El Tratado de la Pintura (v.) fue reducido a su versión actual por Francesco Melzi (1493-1570), que fue el heredero directo de los manuscritos, mientras que el famoso manuscrito Del Movimiento y la medida del agua (v.) fue compilado, según ‘los manuscritos leonardescos de la Biblioteca Ambrosiana de Milán, por el Padre Arconati en el siglo XVII. Solamente hoy cuando los sabios, después de cincuenta años de fatigas, han conseguido poseer los «facsímiles» de todos los manuscritos leonardescos existentes en las varias bibliotecas europeas, es posible arrostrar el problema de- la herencia de Leonardo. A pesar del desorden de estos manuscritos, existen unos apuntes precisos relativos a la forma que Leonardo quería dar a sus libros, caso de tener la posibilidad y el tiempo de ordenar la masa casi caótica de sus estudios, de las experiencias llevadas a cabo y de las conclusiones deducidas.

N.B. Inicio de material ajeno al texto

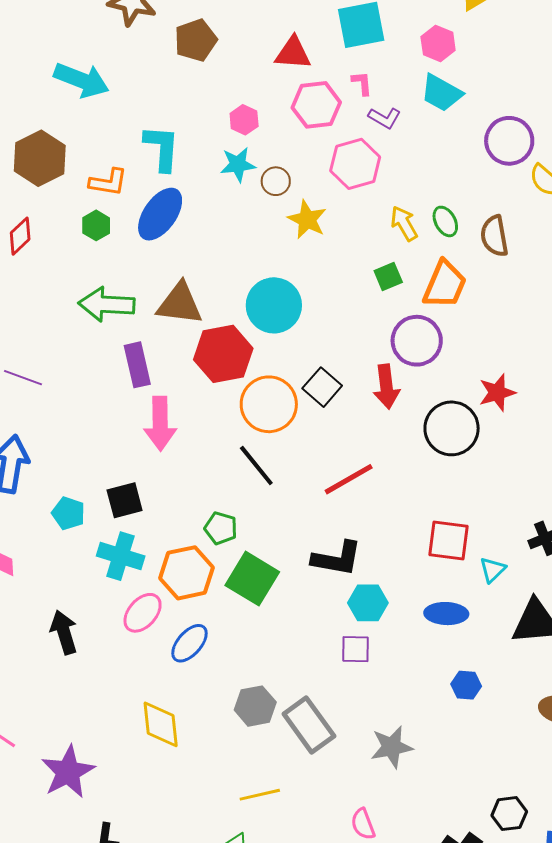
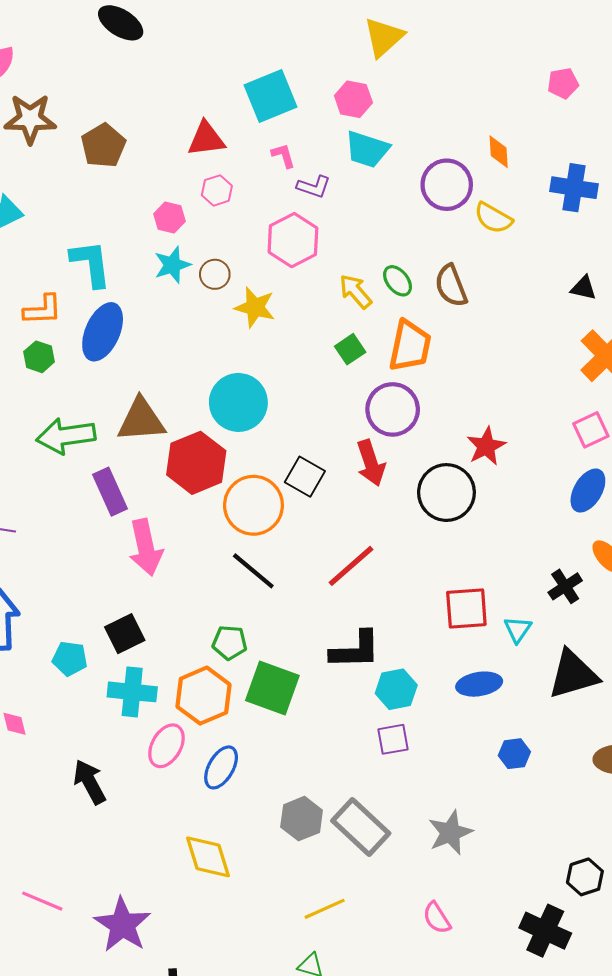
pink hexagon: (316, 105) -> (217, 190), moved, size x0.6

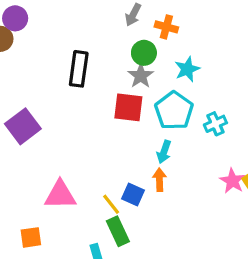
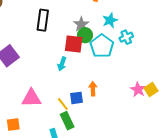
green circle: (144, 53) -> (85, 35), moved
cyan cross: (215, 124) -> (126, 37), moved
cyan arrow: (164, 152) -> (62, 64), moved
blue square: (133, 195) -> (76, 98), turned -32

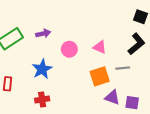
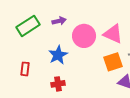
pink triangle: (100, 47) -> (113, 34), size x1.5
pink circle: (69, 49) -> (84, 36), size x1.5

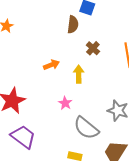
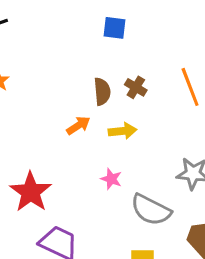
brown semicircle: (73, 24) -> (102, 92), moved
yellow arrow: (79, 74) -> (123, 131), turned 96

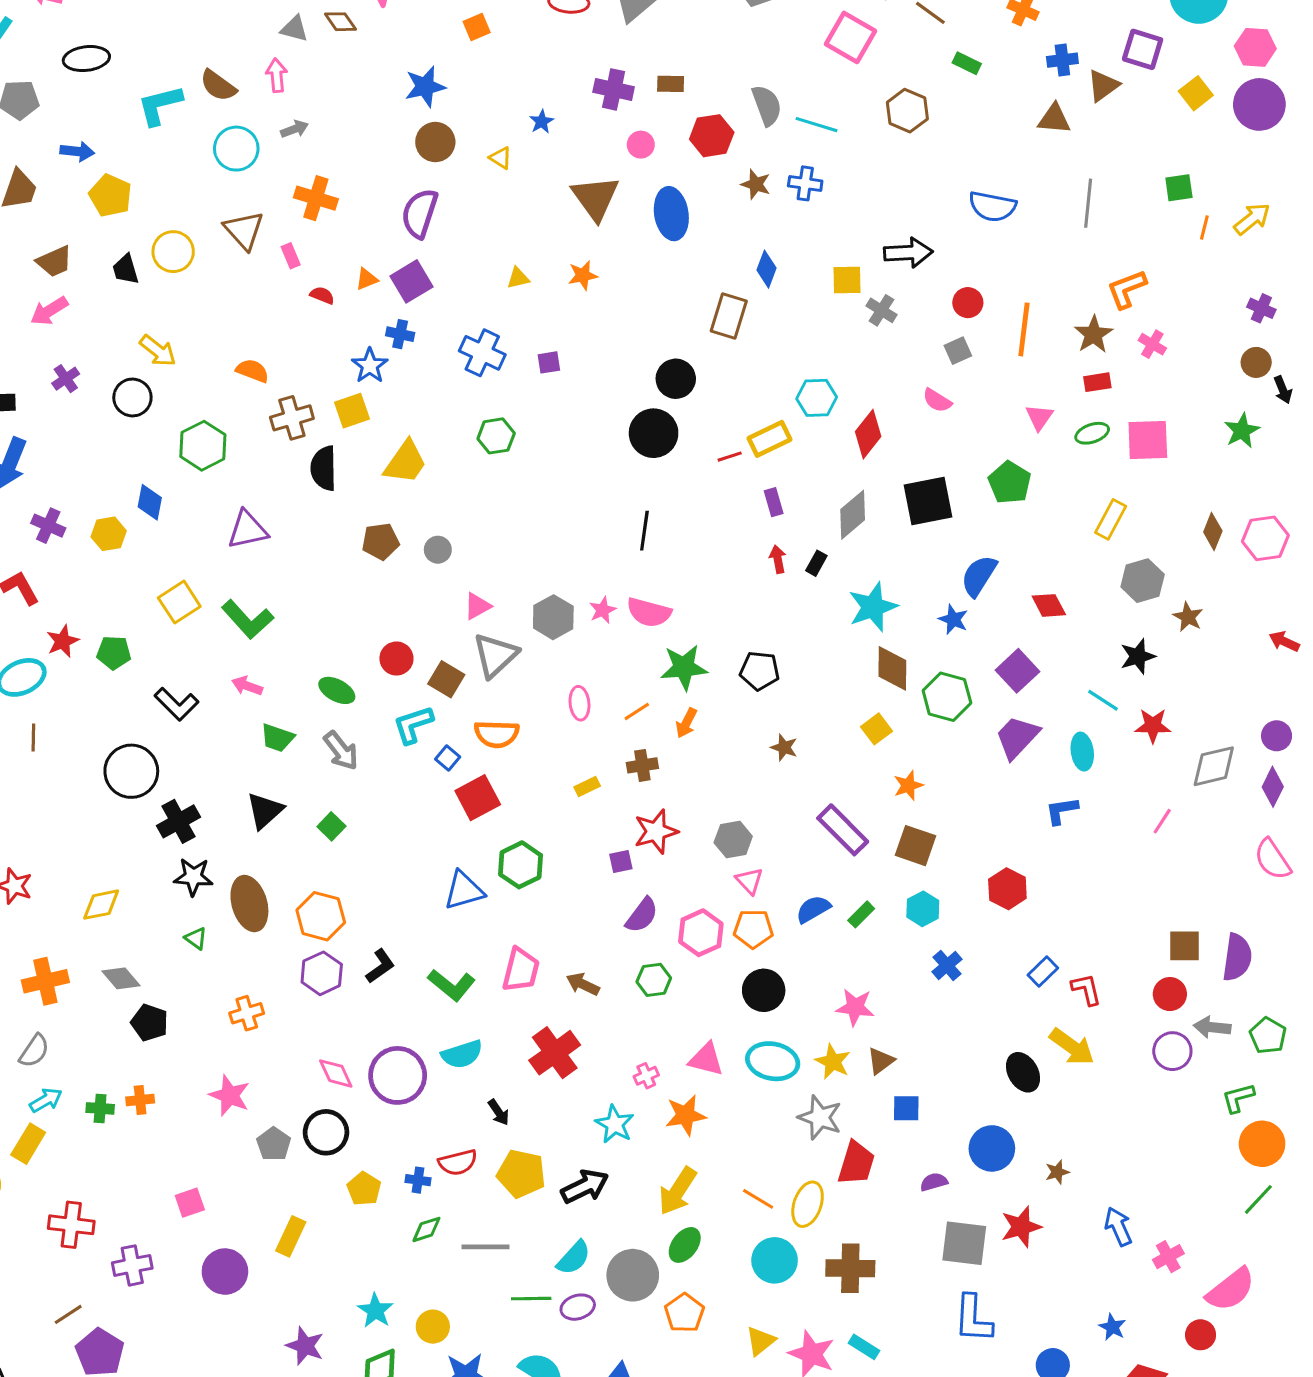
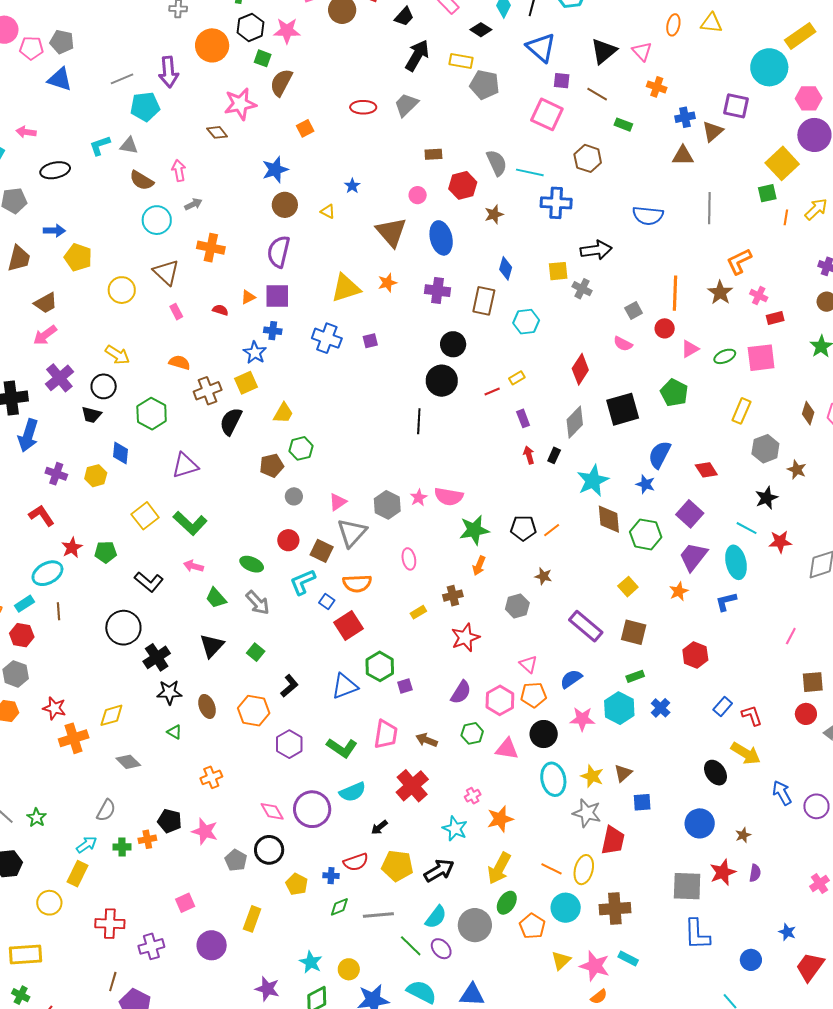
gray triangle: (294, 29) -> (129, 146), moved
purple cross: (614, 89) -> (437, 291), moved
yellow square: (1196, 93) -> (782, 163), moved, size x1.5
cyan L-shape: (160, 105) -> (100, 146), moved, size x0.7
blue cross: (805, 183) -> (556, 203), moved, size x1.4
brown star: (756, 184) -> (494, 214), turned -30
pink rectangle: (291, 256) -> (176, 312), moved
black trapezoid: (126, 269) -> (91, 415), moved, turned -55
yellow triangle: (518, 278) -> (346, 288), size x2.0
purple square: (412, 281) -> (277, 296), turned 36
red circle: (968, 303) -> (665, 328), moved
purple cross: (66, 379) -> (59, 378), size x1.6
red rectangle: (1097, 382) -> (775, 318), moved
cyan hexagon: (817, 398) -> (526, 322), moved
pink triangle: (1039, 417) -> (690, 349), turned 30
green hexagon: (496, 436) -> (301, 448), moved
yellow rectangle: (769, 439) -> (517, 378), size x0.6
yellow trapezoid: (405, 462) -> (283, 413), size x0.7
black semicircle: (324, 468) -> (231, 422), turned 32
black line: (644, 531) -> (419, 421), moved
gray circle: (438, 550) -> (294, 496), moved
orange line: (637, 711) -> (552, 530), moved
yellow square: (876, 729) -> (628, 587), moved
green trapezoid: (277, 738) -> (216, 598), turned 35
cyan ellipse: (1082, 752) -> (736, 562), size x1.4
orange star: (908, 785) -> (679, 591), moved
pink line: (1162, 821) -> (791, 636), moved
gray hexagon: (733, 839) -> (517, 606), moved
purple square: (621, 862) -> (405, 686), moved
brown ellipse: (249, 904) -> (207, 706), size x0.7
cyan hexagon: (923, 909) -> (619, 708), moved, size x1.4
green rectangle: (861, 914) -> (635, 676), moved, turned 30
black L-shape: (380, 966) -> (289, 686), moved
purple hexagon: (322, 973) -> (289, 744), moved
orange cross: (45, 981) -> (74, 738), moved
pink star: (855, 1007) -> (582, 719), moved
black pentagon: (150, 1023) -> (170, 821), moved
gray semicircle: (34, 1051) -> (106, 810), moved
purple circle: (1172, 1051) -> (816, 806), moved
pink triangle: (706, 1059) -> (507, 749), moved
cyan ellipse: (773, 1061) -> (553, 779), turned 72
black arrow: (499, 1112) -> (379, 827), turned 90
purple semicircle: (934, 1182) -> (755, 873), moved, turned 120
blue arrow: (1118, 1227) -> (782, 793), moved
green line: (531, 1299) -> (411, 946), turned 50
purple ellipse: (578, 1307) -> (441, 949), turned 70
orange pentagon: (684, 1313) -> (532, 926), moved
brown line: (68, 1314) -> (113, 982), turned -36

Basándose sobre estos «memoranda» del maestro, Arturo Uccelli ha intentado reconstruir los diecisiete Libros de mecánica (Milán, 1942) del gran toscano, y que son los siguientes: «I — De los elementos; II — De grave y leve; III — Centros de gravedad; IV — De los pesos; V — Naturaleza de los pesos; VI — De la gravedad suspendida; VII — De la gravedad y su orden; VIII — De las astas sencillas y compuestas; IX — De los apoyos; X — De la fuerza y el peso; XI — Del movimiento; XII — Del movimiento y peso; XIII — Del movimiento y la fuerza; XIV — Del movimiento local; -XV — Del rozamiento; XVI — Del impulso; XVII — De la percusión». Sobre estos libros está basada parte de la gloria de Leonardo, ya que algunos principios fundamentales de la mecánica moderna se remontan precisamente al gran pintor, como el de inercia y el de acción y reacción… Y hay que añadir que en los susodichos libros, por vez primera, se plantean las teorías del choque y la del rozamiento, y es desarrollada la teoría del impulso. A dichos libros siguen los de los «elementos de las máquinas».
La obra está precedida por un estudio de las fuentes de la mecánica leonardesca, que se basa esencialmente en los autores que el mismo Leonardo menciona en sus manuscritos. Entre las fuentes griegas, alejandrinas y árabes, Uccelli examina de un modo especial las obras de Aristóteles, de Arquímedes, de Herón Alejandrino, de Euclides y de Ta- bit ibn Qurra. Pasando a las fuentes medievales del saber leonardesco en lo relativo a la mecánica, Uccelli pone de relieve los puntos salientes de la obra de Alberto el Magno, de Santo Tomás de Aquino, de Roger Bacon, de Giordano Nemorario y de Biagio de Parma, tratando asimismo de la escuela de Oxford y de los comentadores italianos, que en la alta Edad Media tuvieron también cierta importancia en el desarrollo del pensamiento científico.